Knowledge Search


×
 

2019-10 Security Bulletin: NFX Series: An attacker may be able to take control of the JDM application and subsequently the entire system. (CVE-2019-0057)

  [JSA10955] Show Article Properties


Product Affected:
This issue affects Junos OS. Affected platforms: NFX Series.
Problem:
An improper authorization weakness in Juniper Networks Junos OS allows a local authenticated attacker to bypass regular security controls to access the Junos Device Manager (JDM) application and take control of the system.

This issue affects:

Juniper Networks Junos OS versions prior to 18.2R1, 18.2X75-D5.

Juniper SIRT is not aware of any malicious exploitation of this vulnerability.
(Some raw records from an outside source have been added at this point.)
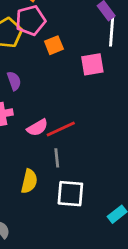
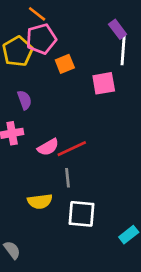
yellow semicircle: (29, 181) -> (40, 201), turned 70

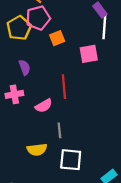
red line: (72, 149) -> (64, 87), moved, turned -70

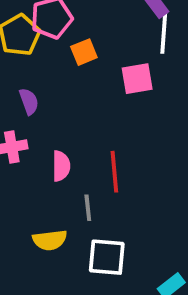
red line: (64, 87) -> (114, 172), moved
pink semicircle: (44, 106) -> (61, 166), turned -60

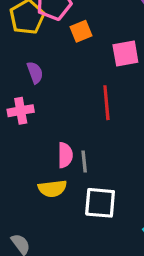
pink semicircle: (61, 166) -> (65, 155), moved
red line: (114, 172) -> (106, 103), moved

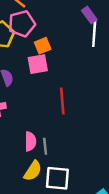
pink square: (125, 54) -> (38, 64), moved
yellow semicircle: (52, 188) -> (33, 171), moved, turned -50

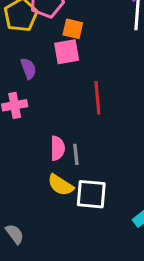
orange square: (43, 46) -> (73, 29), turned 35
yellow semicircle: (33, 171) -> (61, 185), turned 90

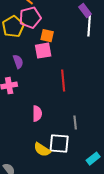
gray line: (76, 154) -> (75, 123), moved
yellow semicircle: (61, 185) -> (42, 150), moved

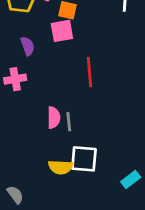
gray line: (75, 123) -> (69, 122), moved
yellow semicircle: (42, 150) -> (61, 167), turned -30

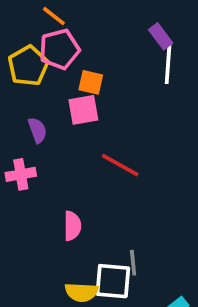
red line: (89, 72) -> (120, 165), turned -56
gray line: (69, 122) -> (133, 263), moved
This issue was found during internal product security testing or research.

This issue has been assigned CVE-2019-0057.

Solution:
The following software releases have been updated to resolve this specific issue: 18.2R1, 18.2X75-D5, and all subsequent releases.
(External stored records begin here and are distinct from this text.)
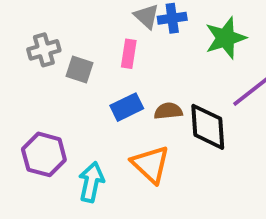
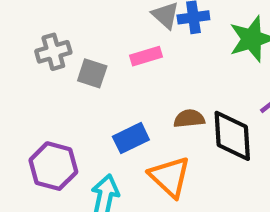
pink rectangle: (129, 54) -> (146, 56), turned 64
blue rectangle: (127, 107) -> (131, 138), moved

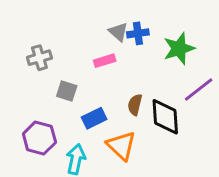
gray square: (92, 73) -> (67, 91), moved
brown semicircle: (189, 119) -> (135, 105), turned -70

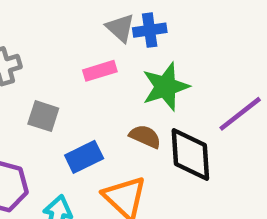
green star: (179, 49) -> (165, 87), moved
brown semicircle: (135, 105) -> (145, 136), turned 100

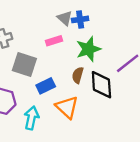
gray square: (43, 116) -> (24, 65), size x1.5
brown semicircle: (145, 136) -> (78, 75), turned -98

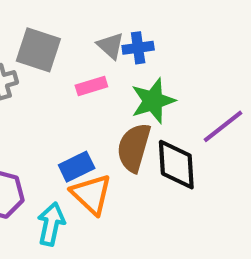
gray square: (24, 65) -> (38, 50), moved
brown semicircle: (78, 75) -> (134, 148), size x1.6
orange triangle: (67, 107) -> (91, 194), moved

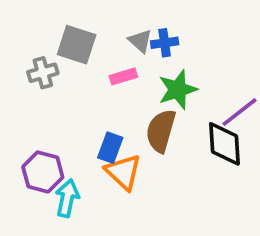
black diamond: (176, 165) -> (224, 144), moved
blue rectangle: (77, 167) -> (110, 148), turned -44
cyan arrow: (51, 224) -> (67, 198), moved

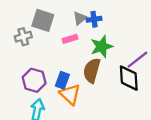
gray triangle: (140, 41) -> (80, 18), turned 40
purple hexagon: (43, 172) -> (34, 80), moved

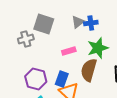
pink rectangle: (70, 39) -> (69, 51), moved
This issue is being tracked as PR 1341370 which is visible on the Customer Support website.

Note: Juniper SIRT's policy is not to evaluate releases which are beyond End of Engineering (EOE) or End of Life (EOL).

Workaround:
There are no viable workarounds for this issue.
Implementation:
Software Releases, patches and updates are available at https://www.juniper.net/support/downloads/.
Modification History:
2019-10-09: Initial Publication.
Related Links:
CVSS Score:
7.8 (CVSS:3.1/AV:L/AC:L/PR:L/UI:N/S:U/C:H/I:H/A:H)
Severity Level:
High
Severity Assessment:
Information for how Juniper Networks uses CVSS can be found at KB 16446 "Common Vulnerability Scoring System (CVSS) and Juniper's Security Advisories."